[Opening EXTRACTED ENTRIES section]

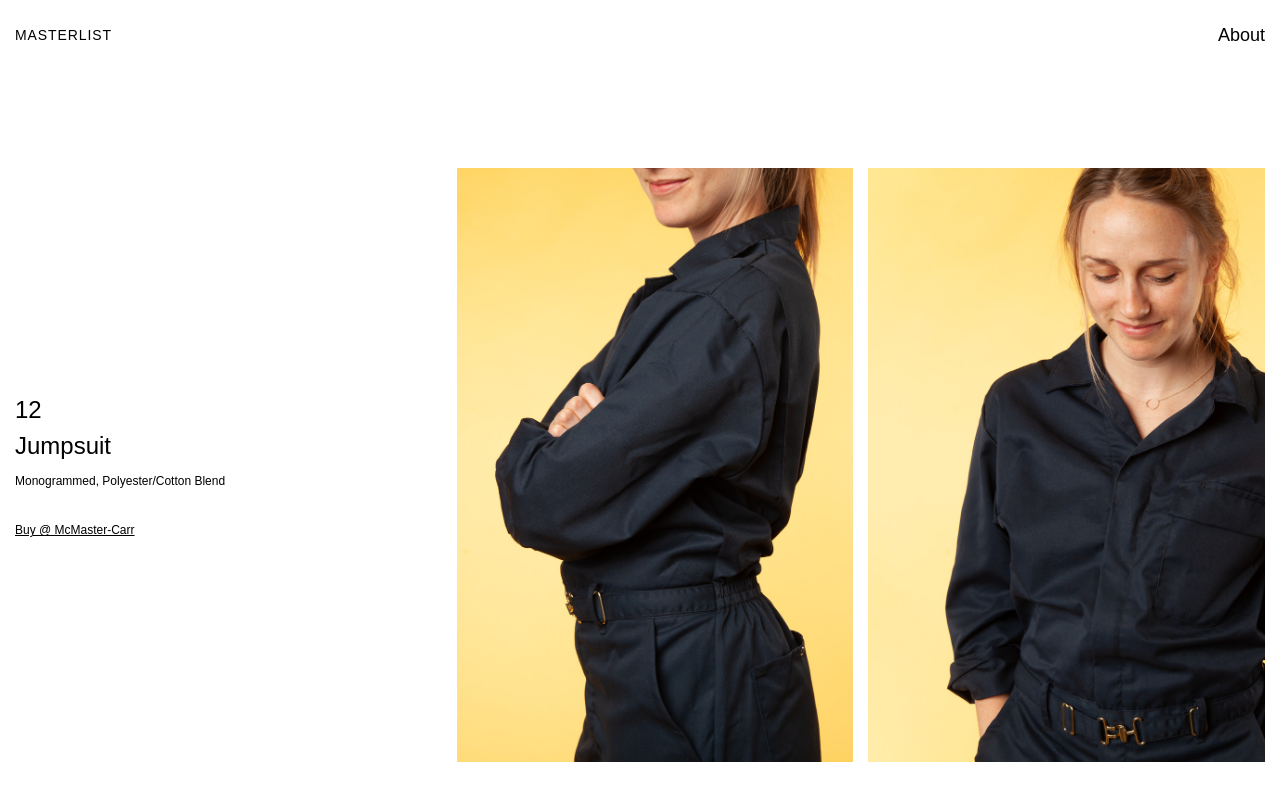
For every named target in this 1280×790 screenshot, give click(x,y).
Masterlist (63, 35)
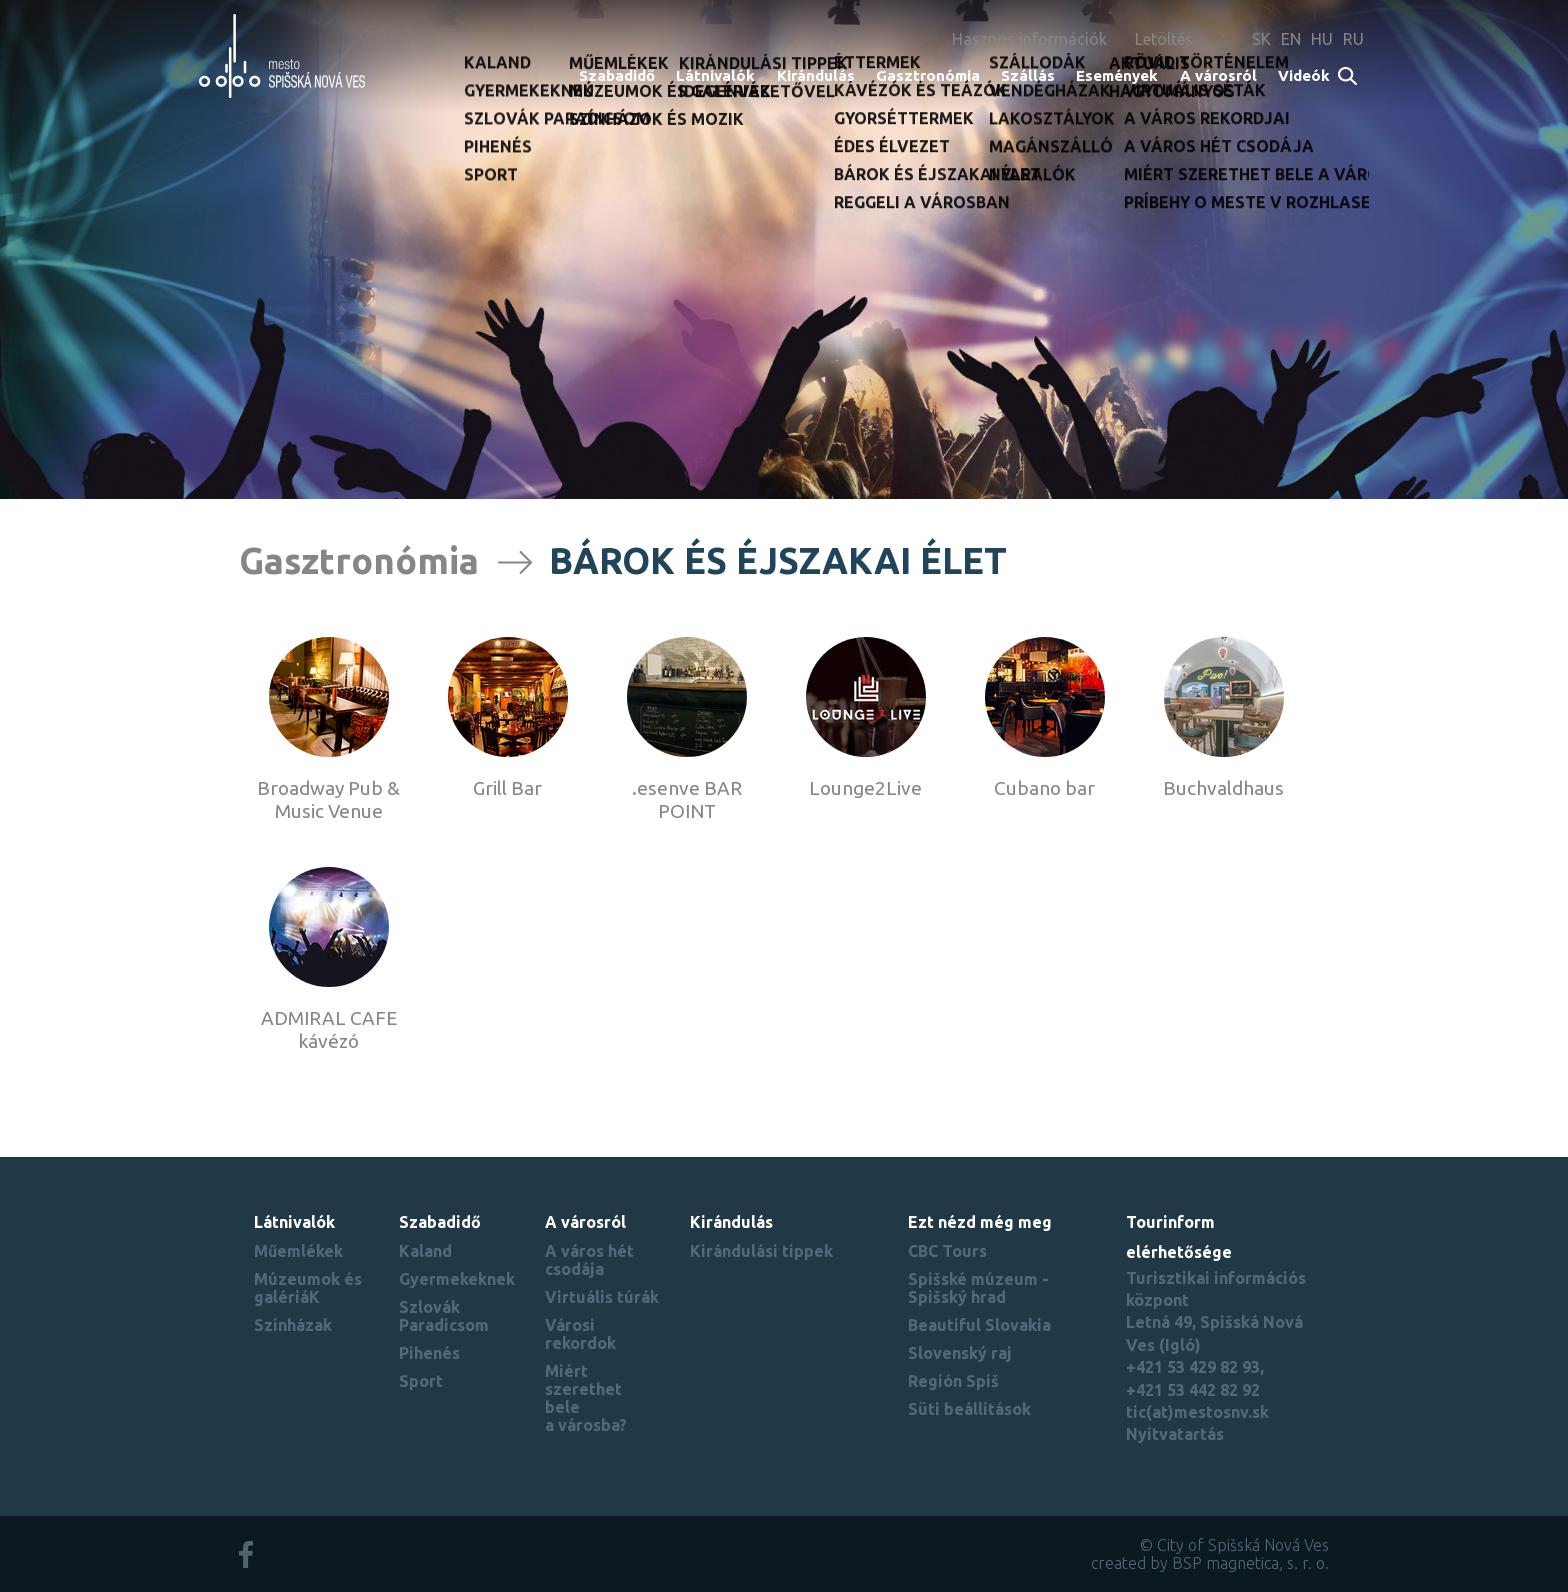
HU (1322, 39)
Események (1117, 75)
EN (1291, 39)
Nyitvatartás (1175, 1434)
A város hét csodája (589, 1260)
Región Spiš (953, 1381)
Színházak (293, 1325)
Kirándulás (816, 75)
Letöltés (1164, 39)
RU (1353, 39)
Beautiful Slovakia (979, 1325)
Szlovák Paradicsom (444, 1316)
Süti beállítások (969, 1409)
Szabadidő (617, 75)
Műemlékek (298, 1251)
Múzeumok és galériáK (308, 1288)
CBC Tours (947, 1251)
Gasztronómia (928, 75)
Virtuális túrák (602, 1297)
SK (1261, 39)
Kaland (425, 1251)
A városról (1218, 75)
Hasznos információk (1029, 39)
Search (1348, 77)
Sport (421, 1381)
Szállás (1028, 75)
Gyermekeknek (457, 1279)
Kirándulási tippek (761, 1251)
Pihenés (429, 1353)
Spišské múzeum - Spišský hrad (978, 1288)
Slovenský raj (960, 1353)
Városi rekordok (580, 1334)
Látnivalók (715, 75)
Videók (1304, 75)
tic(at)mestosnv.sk (1197, 1412)
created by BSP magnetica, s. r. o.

[Closing EXTRACTED ENTRIES section]

**TASK INSTRUCTIONS**
I would like the data copied exactly as it stands, with no pictures included.

**RESPONSE FOR THIS EXERCISE**
For every named target in this 1280×790 screenshot, give click(x,y).
Masterlist (63, 35)
HU (1322, 39)
Események (1117, 75)
EN (1291, 39)
Nyitvatartás (1175, 1434)
A város hét csodája (589, 1260)
Región Spiš (953, 1381)
Színházak (293, 1325)
Kirándulás (816, 75)
Letöltés (1164, 39)
RU (1353, 39)
Beautiful Slovakia (979, 1325)
Szlovák Paradicsom (444, 1316)
Süti beállítások (969, 1409)
Szabadidő (617, 75)
Műemlékek (298, 1251)
Múzeumok és galériáK (308, 1288)
CBC Tours (947, 1251)
Gasztronómia (928, 75)
Virtuális túrák (602, 1297)
SK (1261, 39)
Kaland (425, 1251)
A városról (1218, 75)
Hasznos információk (1029, 39)
Search (1348, 77)
Sport (421, 1381)
Szállás (1028, 75)
Gyermekeknek (457, 1279)
Kirándulási tippek (761, 1251)
Pihenés (429, 1353)
Spišské múzeum - Spišský hrad (978, 1288)
Slovenský raj (960, 1353)
Városi rekordok (580, 1334)
Látnivalók (715, 75)
Videók (1304, 75)
tic(at)mestosnv.sk (1197, 1412)
created by BSP magnetica, s. r. o.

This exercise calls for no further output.